Records shown ::
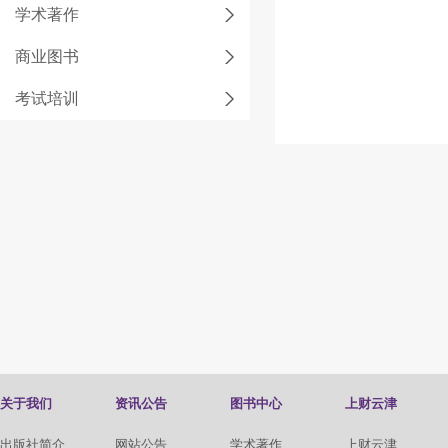
学术著作
商业图书
考试培训
关于我们
资讯公告
图书中心
上财云津
出版社简介
网站公告
学术著作
上财云津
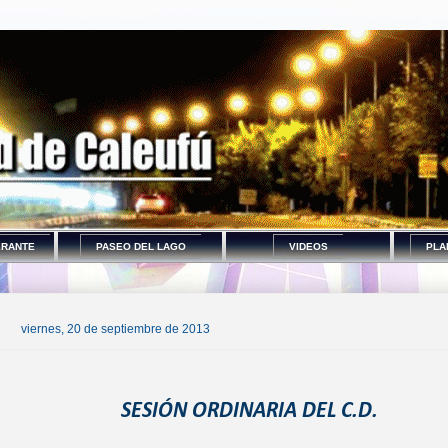
ERANTE
PASEO DEL LAGO
VIDEOS
PLA
viernes, 20 de septiembre de 2013
SESIÓN ORDINARIA DEL C.D.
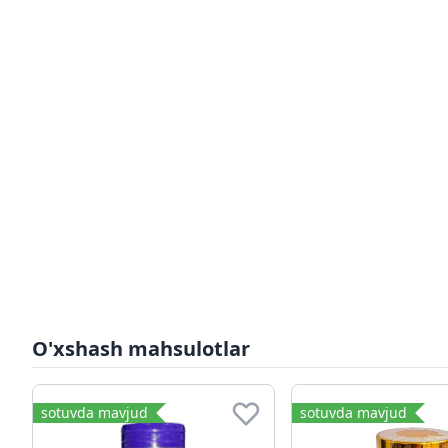
O'xshash mahsulotlar
sotuvda mavjud
sotuvda mavjud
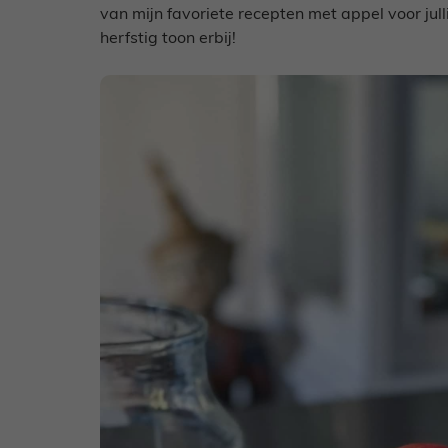
van mijn favoriete recepten met appel voor jullie
herfstig toon erbij!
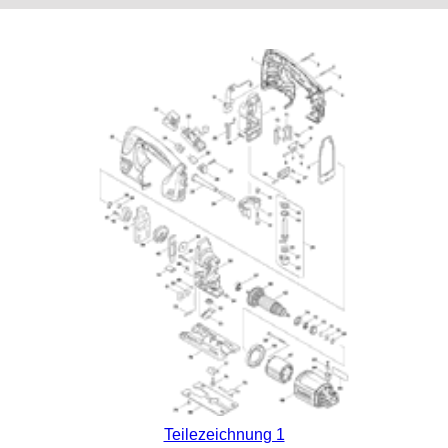
Teilezeichnung 1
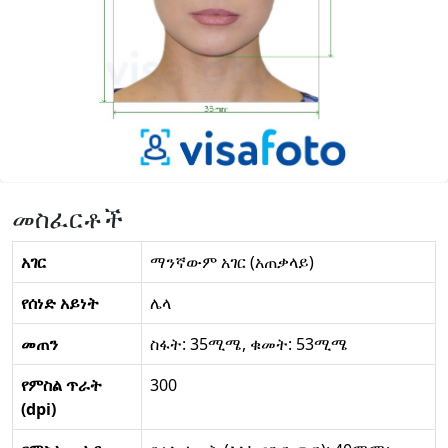
መስፈርቶች
አገር
ማንኛውም አገር (አጠቃላይ)
የሰነድ አይነት
ሌላ
መጠን
ስፋት: 35ሚሜ, ቁመት: 53ሚሜ
የምስል ጥራት
300
(dpi)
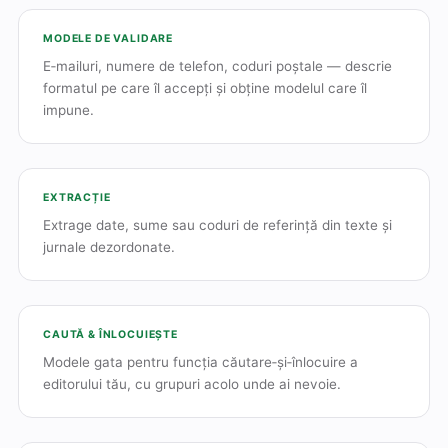
MODELE DE VALIDARE
E‑mailuri, numere de telefon, coduri poștale — descrie
formatul pe care îl accepți și obține modelul care îl
impune.
EXTRACȚIE
Extrage date, sume sau coduri de referință din texte și
jurnale dezordonate.
CAUTĂ & ÎNLOCUIEȘTE
Modele gata pentru funcția căutare‑și‑înlocuire a
editorului tău, cu grupuri acolo unde ai nevoie.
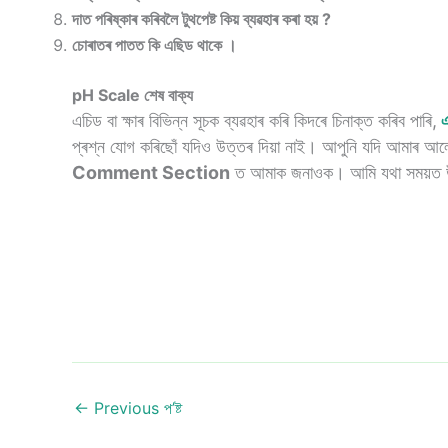
দাত পৰিষ্কাৰ কৰিবলৈ টুথপেষ্ট কিয় ব্যৱহাৰ কৰা হয় ?
চোৰাতৰ পাতত কি এছিড থাকে ।
pH Scale
শেষ
বাক্য
এচিড বা ক্ষাৰ বিভিন্ন সূচক ব্যৱহাৰ কৰি কিদৰে চিনাক্ত কৰিব পাৰি,
এ
প্ৰশ্ন যোগ কৰিছোঁ যদিও উত্তৰ দিয়া নাই। আপুনি যদি আমাৰ আলোচ
Comment Section
ত আমাক জনাওক। আমি যথা সময়ত উ
←
Previous প’ষ্ট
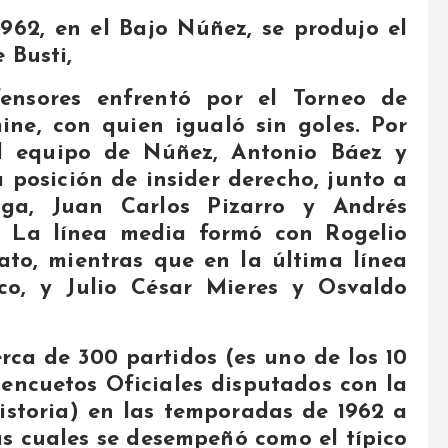
1962, en el Bajo Núñez, se produjo el
 Busti,
ensores enfrentó por el Torneo de
ine, con quien igualó sin goles. Por
al equipo de Núñez, Antonio Báez y
a posición de insider derecho, junto a
iga, Juan Carlos Pizarro y Andrés
. La línea media formó con Rogelio
ato, mientras que en la última línea
co, y Julio César Mieres y Osvaldo
rca de 300 partidos (es uno de los 10
encuetos Oficiales disputados con la
istoria) en las temporadas de 1962 a
 las cuales se desempeñó como el típico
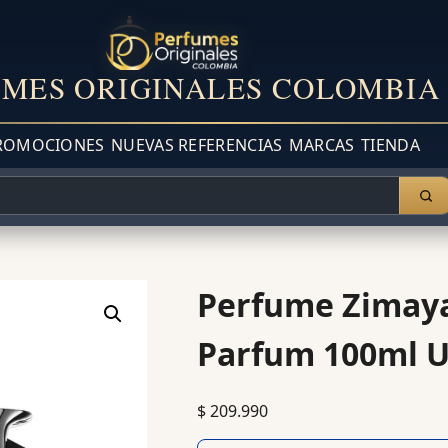
MES ORIGINALES COLOMBIA
ROMOCIONES
NUEVAS REFERENCIAS
MARCAS
TIENDA
Perfume Zimaya
Parfum 100ml U
$
209.990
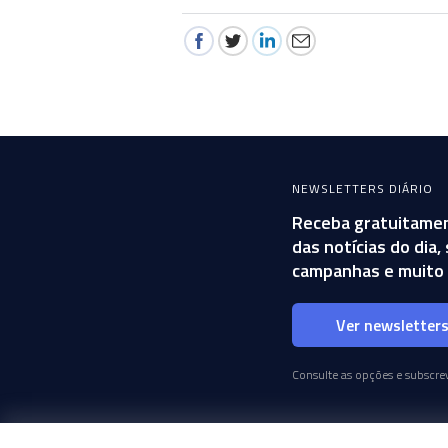
NEWSLETTERS DIÁRIO
Receba gratuitamen
das notícias do dia
campanhas e muito 
Ver newsletter
Consulte as opções e subscrev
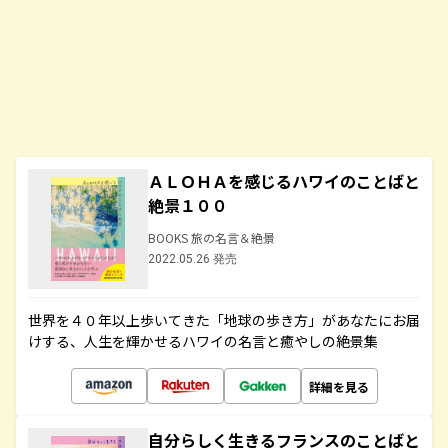
ＡＬＯＨＡを感じるハワイのことばと
絶景１００
BOOKS 旅の名言＆絶景
2022.05.26 発売
世界を４０年以上歩いてきた「地球の歩き方」があなたにお届
けする、人生を輝かせるハワイの名言と癒やしの絶景集
詳細を見る
自分らしく生きるフランスのことばと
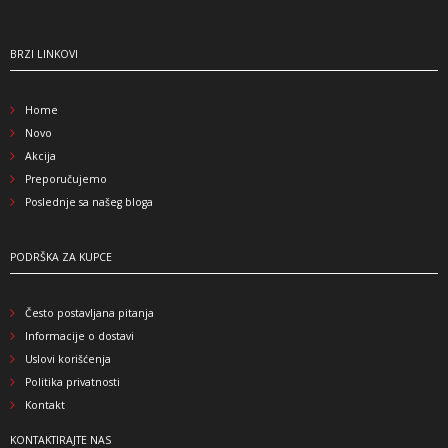
BRZI LINKOVI
Home
Novo
Akcija
Preporučujemo
Poslednje sa našeg bloga
PODRŠKA ZA KUPCE
Često postavljana pitanja
Informacije o dostavi
Uslovi korišćenja
Politika privatnosti
Kontakt
KONTAKTIRAJTE NAS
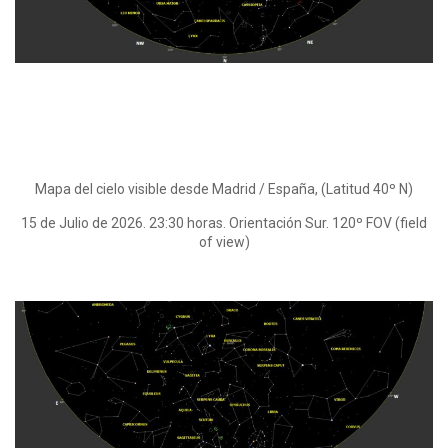
Mapa del cielo visible desde Madrid / España, (Latitud 40º N)
15 de Julio de 2026. 23:30 horas. Orientación Sur. 120º FOV (field
of view)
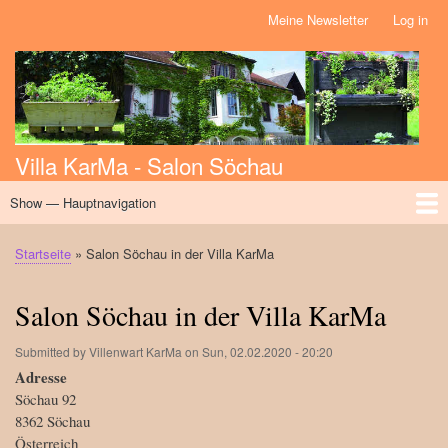
Skip
Meine Newsletter
Log in
Benutzermenü
to
main
content
Villa KarMa - Salon Söchau
Show — Hauptnavigation
Hauptnavigation
Home
Über uns
Initiativen
Massage
Kalender
News
Workshops
Events
Startseite
Salon Söchau in der Villa KarMa
Breadcrumb
Salon Söchau in der Villa KarMa
Submitted by
Villenwart KarMa
on
Sun, 02.02.2020 - 20:20
Adresse
Söchau 92
8362
Söchau
Österreich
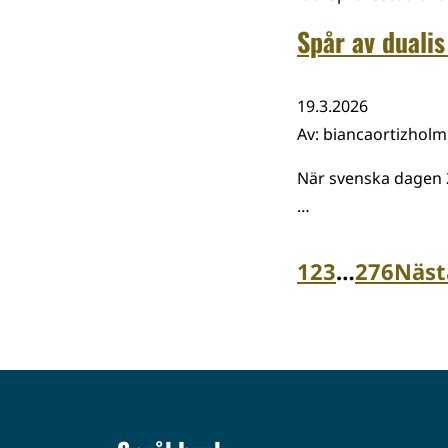
Spår av dualis
19.3.2026
Av
:
biancaortizhol
När svenska dagen 2
…
1
2
3
…
276
Näst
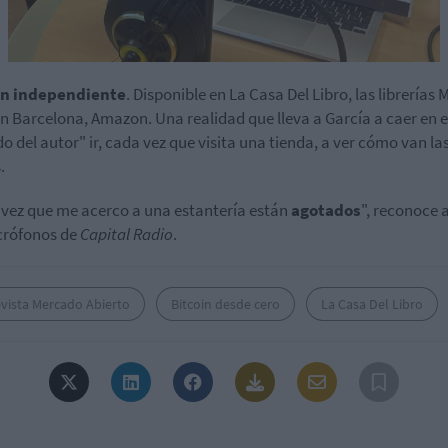
ón independiente
. Disponible en La Casa Del Libro, las librerías 
n Barcelona, Amazon. Una realidad que lleva a García a caer en e
o del autor" ir, cada vez que visita una tienda, a ver cómo van la
.
vez que me acerco a una estantería están
agotados
", reconoce 
crófonos de
Capital Radio
.
vista Mercado Abierto
Bitcoin desde cero
La Casa Del Libro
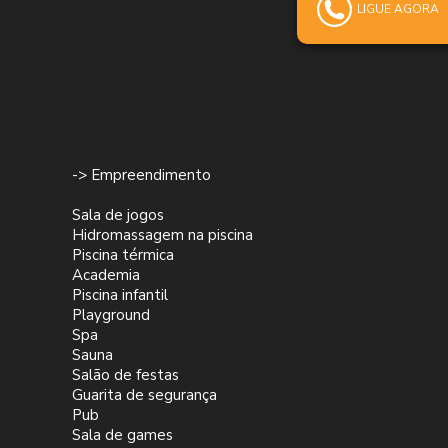
LIGUE AGORA
-> Empreendimento
Sala de jogos
Hidromassagem na piscina
Piscina térmica
Academia
Piscina infantil
Playground
Spa
Sauna
Salão de festas
Guarita de segurança
Pub
Sala de games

Problem ::
With the pictures omitted, restate word for word the lines above from the line that has "encuetos Oficiales disputados con la" up to and including the line that has "n Barcelona, Amazon.", and no other lines.

Solved exercise ::
encuetos Oficiales disputados con la
istoria) en las temporadas de 1962 a
 las cuales se desempeñó como el típico
MES ORIGINALES COLOMBIA
ROMOCIONES
NUEVAS REFERENCIAS
MARCAS
TIENDA
Perfume Zimaya
Parfum 100ml U
$
209.990
NEWSLETTERS DIÁRIO
Receba gratuitamen
das notícias do dia
campanhas e muito 
Ver newsletter
Consulte as opções e subscrev
ＡＬＯＨＡを感じるハワイのことばと
絶景１００
BOOKS 旅の名言＆絶景
2022.05.26 発売
世界を４０年以上歩いてきた「地球の歩き方」があなたにお届
けする、人生を輝かせるハワイの名言と癒やしの絶景集
詳細を見る
自分らしく生きるフランスのことばと
BRZI LINKOVI
Home
Novo
Akcija
Preporučujemo
Poslednje sa našeg bloga
PODRŠKA ZA KUPCE
Često postavljana pitanja
Informacije o dostavi
Uslovi korišćenja
Politika privatnosti
Kontakt
KONTAKTIRAJTE NAS
Mapa del cielo visible desde Madrid / España, (Latitud 40º N)
15 de Julio de 2026. 23:30 horas. Orientación Sur. 120º FOV (field
of view)
Skip
Meine Newsletter
Log in
Benutzermenü
to
main
content
Villa KarMa - Salon Söchau
Show — Hauptnavigation
Hauptnavigation
Home
Über uns
Initiativen
Massage
Kalender
News
Workshops
Events
Startseite
Salon Söchau in der Villa KarMa
Breadcrumb
Salon Söchau in der Villa KarMa
Submitted by
Villenwart KarMa
on
Sun, 02.02.2020 - 20:20
Adresse
Söchau 92
8362
Söchau
Österreich
Spår av dualis
19.3.2026
Av
:
biancaortizhol
När svenska dagen 2
…
1
2
3
…
276
Näst
ón independiente
. Disponible en La Casa Del Libro, las librerías 
n Barcelona, Amazon. Una realidad que lleva a García a caer en e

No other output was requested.